Qu’il serait, en somme (et sans jamais bouger le petit doigt, sans prendre aucun risque, sans investir ne serait-ce qu’un seul centime dans la création artistique), celui qui, en vertu de sa royauté autoproclamée au sein de notre économie de marché, décide en fin de compte de ce qu’est l’art — et de qui est artiste.

Il lui suffit, pour cela, d’agiter devant ceux qui s’occupent d’autres choses — non plus des billets de banque, mais, pour changer, un lingot d’or Degussa — et, comme tant d’autres avant lui, de ressentir le besoin irrésistible d’informer l’artiste que si personne (entendez : aucun ex-banquier) n’achète ses gribouillis laborieux, alors, « cher artiste », il devra simplement faire autre chose.

Ainsi donc. Voilà.
Monsieur Krall nous a, une fois de plus, tout expliqué.
Nous savons maintenant « où court le lièvre ».

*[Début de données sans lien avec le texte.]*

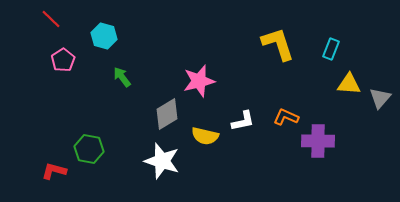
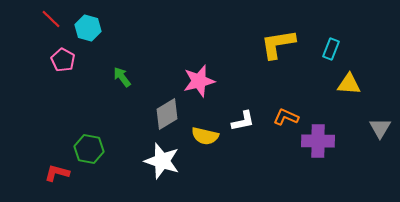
cyan hexagon: moved 16 px left, 8 px up
yellow L-shape: rotated 81 degrees counterclockwise
pink pentagon: rotated 10 degrees counterclockwise
gray triangle: moved 30 px down; rotated 10 degrees counterclockwise
red L-shape: moved 3 px right, 2 px down
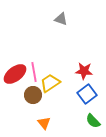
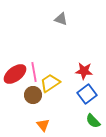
orange triangle: moved 1 px left, 2 px down
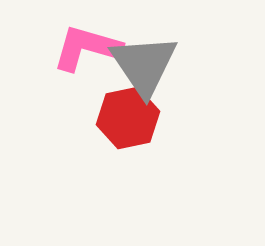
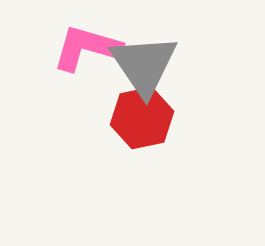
red hexagon: moved 14 px right
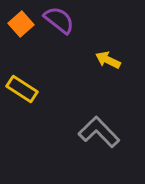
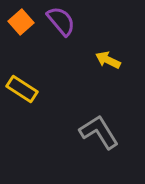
purple semicircle: moved 2 px right, 1 px down; rotated 12 degrees clockwise
orange square: moved 2 px up
gray L-shape: rotated 12 degrees clockwise
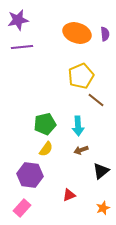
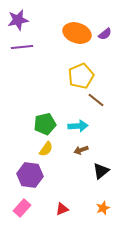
purple semicircle: rotated 56 degrees clockwise
cyan arrow: rotated 90 degrees counterclockwise
red triangle: moved 7 px left, 14 px down
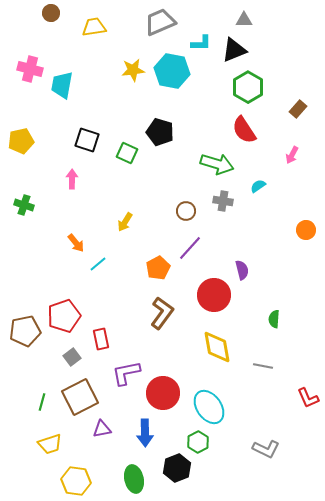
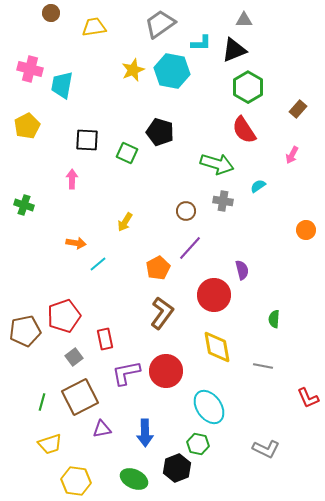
gray trapezoid at (160, 22): moved 2 px down; rotated 12 degrees counterclockwise
yellow star at (133, 70): rotated 15 degrees counterclockwise
black square at (87, 140): rotated 15 degrees counterclockwise
yellow pentagon at (21, 141): moved 6 px right, 15 px up; rotated 15 degrees counterclockwise
orange arrow at (76, 243): rotated 42 degrees counterclockwise
red rectangle at (101, 339): moved 4 px right
gray square at (72, 357): moved 2 px right
red circle at (163, 393): moved 3 px right, 22 px up
green hexagon at (198, 442): moved 2 px down; rotated 20 degrees counterclockwise
green ellipse at (134, 479): rotated 52 degrees counterclockwise
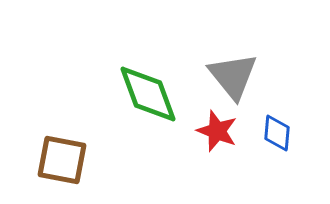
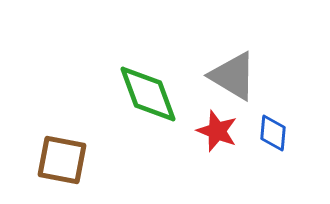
gray triangle: rotated 20 degrees counterclockwise
blue diamond: moved 4 px left
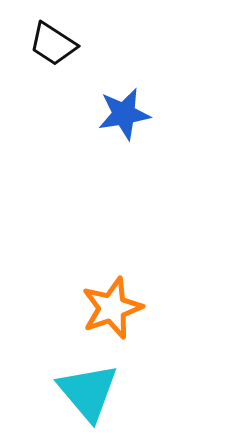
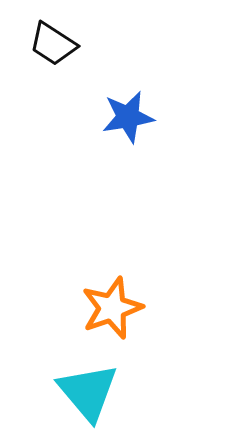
blue star: moved 4 px right, 3 px down
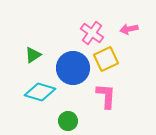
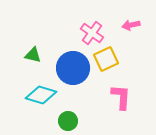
pink arrow: moved 2 px right, 4 px up
green triangle: rotated 48 degrees clockwise
cyan diamond: moved 1 px right, 3 px down
pink L-shape: moved 15 px right, 1 px down
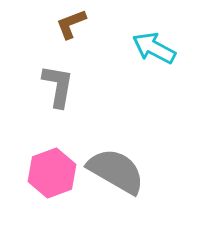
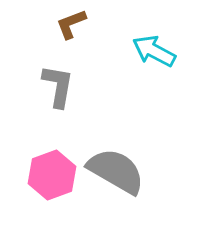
cyan arrow: moved 3 px down
pink hexagon: moved 2 px down
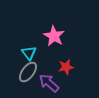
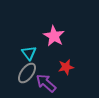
gray ellipse: moved 1 px left, 1 px down
purple arrow: moved 3 px left
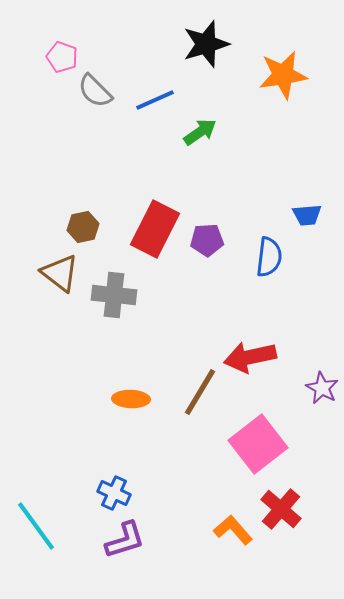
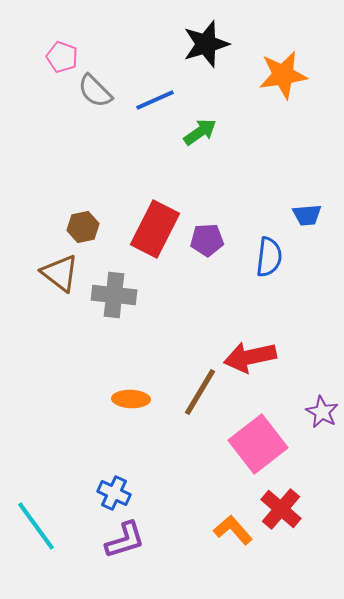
purple star: moved 24 px down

Et pour la six cent deuxième fois, cette leçon non sollicitée n’a même pas pour but d’ouvrir un débat.
Car face à ce petit sermon populiste et banal, il ne doit bien sûr jamais y avoir de « mais » insolent ou impertinent.
Où irions-nous, sinon ?
Surtout lorsqu’il s’agit d’art.
Et surtout pas de la part d’artistes prétendument ratés.

Car c’est ainsi,
parce que Krall le dit.
Donc, valable universellement. Terminé.

2. Le malentendu du marché

Le problème de ces malentendus banals du marché, hégémoniques dans le domaine de l’art et largement répandus dans les rapports de pouvoir, est le suivant :
toutes les prémisses de notre très bavard philistin de Twitter sont fondamentalement fausses.

Permettez-moi d’expliquer.

1.
Soit — et cette idée sera peut-être très difficile à faire comprendre à quelqu’un comme le Dr Markus Krall, installé au centre même de sa propre importance — mais la « valeur » de ces affirmations kralliennes, de ces déclarations radicalement marchandes sur l’art, peut en réalité se calculer mathématiquement avec une précision absolue.

Il suffirait, Monsieur Krall, que vous fassiez un petit effort d’imagination — ce qui, bien sûr, sera difficile, puisque toute forme d’empathie semble vous faire défaut — mais essayez tout de même d’imaginer la chose suivante :

Vous réalisez, à vos frais, disons, une douzaine de tableaux à l’huile par an.
Ils restent là, inconnus, non photographiés, dans votre atelier.

Et tous les trois jours, un Allemand présomptueux passe par là pour vous transmettre, sans y être invité et avec une assurance démesurée, le grand message solennel selon lequel nous vivons dans une économie de marché, et que vous — en tant qu’« artiste » — si personne n’achète vos gribouillis, vous devez évidemment faire autre chose.
Et ainsi de suite. Terminé.

Le point mathématiquement intéressant — la perspective inverse, celle de l’artiste sur tout cela — est pourtant le suivant :

Au même moment exact, quatre-vingt-quatre millions d’Allemands n’achètent eux non plus aucun tableau de moi — principalement parce qu’ils ignorent jusqu’à l’existence de ces tableaux.

Votre opinion autojustifiée et royale de vous-même dans ce jeu du marché de l’art — votre position de client-roi imaginaire et de critique suprême de l’art — a donc approximativement la valeur d’un quatre-vingt-quatre-millionième.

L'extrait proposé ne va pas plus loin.